[Opening INPUT DATA section]

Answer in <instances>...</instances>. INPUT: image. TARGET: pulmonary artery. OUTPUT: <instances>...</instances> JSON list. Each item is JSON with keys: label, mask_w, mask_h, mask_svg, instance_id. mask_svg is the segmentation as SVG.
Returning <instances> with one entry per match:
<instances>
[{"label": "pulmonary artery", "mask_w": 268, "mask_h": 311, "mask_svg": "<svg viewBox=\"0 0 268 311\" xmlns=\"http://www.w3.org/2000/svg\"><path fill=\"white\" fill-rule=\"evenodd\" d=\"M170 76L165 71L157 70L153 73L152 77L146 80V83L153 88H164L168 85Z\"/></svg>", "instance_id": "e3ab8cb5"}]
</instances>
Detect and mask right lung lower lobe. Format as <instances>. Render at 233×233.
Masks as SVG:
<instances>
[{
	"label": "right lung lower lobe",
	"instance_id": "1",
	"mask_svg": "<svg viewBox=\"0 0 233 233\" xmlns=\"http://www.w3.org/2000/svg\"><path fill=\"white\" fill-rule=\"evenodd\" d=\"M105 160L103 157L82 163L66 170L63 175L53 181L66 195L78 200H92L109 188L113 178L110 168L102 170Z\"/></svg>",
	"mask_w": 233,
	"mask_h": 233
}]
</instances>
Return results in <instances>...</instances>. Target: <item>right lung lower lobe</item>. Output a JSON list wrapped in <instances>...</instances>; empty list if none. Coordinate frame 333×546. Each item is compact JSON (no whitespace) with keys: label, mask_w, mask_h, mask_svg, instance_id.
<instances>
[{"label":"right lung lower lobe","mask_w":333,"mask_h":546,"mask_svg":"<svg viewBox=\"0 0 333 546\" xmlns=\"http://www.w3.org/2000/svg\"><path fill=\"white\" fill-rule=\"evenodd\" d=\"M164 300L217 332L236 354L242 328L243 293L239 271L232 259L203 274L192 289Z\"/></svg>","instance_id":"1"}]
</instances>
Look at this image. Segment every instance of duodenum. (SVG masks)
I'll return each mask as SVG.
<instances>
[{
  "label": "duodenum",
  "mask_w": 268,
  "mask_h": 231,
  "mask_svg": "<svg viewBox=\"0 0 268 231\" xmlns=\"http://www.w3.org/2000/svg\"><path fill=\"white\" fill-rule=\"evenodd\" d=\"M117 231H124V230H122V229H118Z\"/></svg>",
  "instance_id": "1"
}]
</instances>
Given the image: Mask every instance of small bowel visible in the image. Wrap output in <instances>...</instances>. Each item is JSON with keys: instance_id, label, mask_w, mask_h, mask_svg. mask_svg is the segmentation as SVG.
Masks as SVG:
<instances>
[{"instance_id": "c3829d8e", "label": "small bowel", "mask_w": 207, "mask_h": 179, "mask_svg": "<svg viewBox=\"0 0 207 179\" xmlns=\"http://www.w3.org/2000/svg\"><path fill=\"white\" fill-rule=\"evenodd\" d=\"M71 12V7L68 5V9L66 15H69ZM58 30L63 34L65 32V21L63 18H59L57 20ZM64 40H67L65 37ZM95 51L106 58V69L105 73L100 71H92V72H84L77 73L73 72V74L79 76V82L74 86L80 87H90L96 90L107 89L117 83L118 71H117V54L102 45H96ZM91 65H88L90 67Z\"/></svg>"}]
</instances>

[Closing INPUT DATA section]

▸ **YOUR GOAL**:
Please repeat each line above exactly.

▸ **SOLUTION**:
Answer in <instances>...</instances>. INPUT: image. TARGET: pulmonary artery. OUTPUT: <instances>...</instances> JSON list. Each item is JSON with keys: label, mask_w, mask_h, mask_svg, instance_id. mask_svg is the segmentation as SVG.
Returning <instances> with one entry per match:
<instances>
[{"label": "pulmonary artery", "mask_w": 268, "mask_h": 311, "mask_svg": "<svg viewBox=\"0 0 268 311\" xmlns=\"http://www.w3.org/2000/svg\"><path fill=\"white\" fill-rule=\"evenodd\" d=\"M170 76L165 71L157 70L153 73L152 77L146 80V83L153 88H164L168 85Z\"/></svg>", "instance_id": "e3ab8cb5"}]
</instances>
Detect and mask right lung lower lobe. Format as <instances>. Render at 233×233.
Masks as SVG:
<instances>
[{
	"label": "right lung lower lobe",
	"instance_id": "1",
	"mask_svg": "<svg viewBox=\"0 0 233 233\" xmlns=\"http://www.w3.org/2000/svg\"><path fill=\"white\" fill-rule=\"evenodd\" d=\"M105 160L103 157L82 163L66 170L63 175L53 181L66 195L78 200H92L109 188L113 178L110 168L102 170Z\"/></svg>",
	"mask_w": 233,
	"mask_h": 233
}]
</instances>
Return results in <instances>...</instances>. Target: <item>right lung lower lobe</item>. Output a JSON list wrapped in <instances>...</instances>; empty list if none. Coordinate frame 333×546. Each item is compact JSON (no whitespace) with keys: label, mask_w, mask_h, mask_svg, instance_id.
<instances>
[{"label":"right lung lower lobe","mask_w":333,"mask_h":546,"mask_svg":"<svg viewBox=\"0 0 333 546\" xmlns=\"http://www.w3.org/2000/svg\"><path fill=\"white\" fill-rule=\"evenodd\" d=\"M164 300L217 332L236 354L242 328L243 293L239 271L232 259L203 274L192 289Z\"/></svg>","instance_id":"1"}]
</instances>
Look at this image. Segment every instance of duodenum. (SVG masks)
I'll return each mask as SVG.
<instances>
[{
  "label": "duodenum",
  "mask_w": 268,
  "mask_h": 231,
  "mask_svg": "<svg viewBox=\"0 0 268 231\" xmlns=\"http://www.w3.org/2000/svg\"><path fill=\"white\" fill-rule=\"evenodd\" d=\"M117 231H124V230H122V229H118Z\"/></svg>",
  "instance_id": "1"
}]
</instances>
Given the image: Mask every instance of small bowel visible in the image. Wrap output in <instances>...</instances>. Each item is JSON with keys: instance_id, label, mask_w, mask_h, mask_svg. mask_svg is the segmentation as SVG.
Masks as SVG:
<instances>
[{"instance_id": "c3829d8e", "label": "small bowel", "mask_w": 207, "mask_h": 179, "mask_svg": "<svg viewBox=\"0 0 207 179\" xmlns=\"http://www.w3.org/2000/svg\"><path fill=\"white\" fill-rule=\"evenodd\" d=\"M71 12V7L68 5V9L66 15H69ZM58 30L63 34L65 32V21L63 18H59L57 20ZM64 40H67L65 37ZM95 51L106 58V69L105 73L100 71H92V72H84L77 73L73 72V74L79 76V82L74 86L80 87H90L96 90L107 89L117 83L118 71H117V54L102 45H96ZM91 65H88L90 67Z\"/></svg>"}]
</instances>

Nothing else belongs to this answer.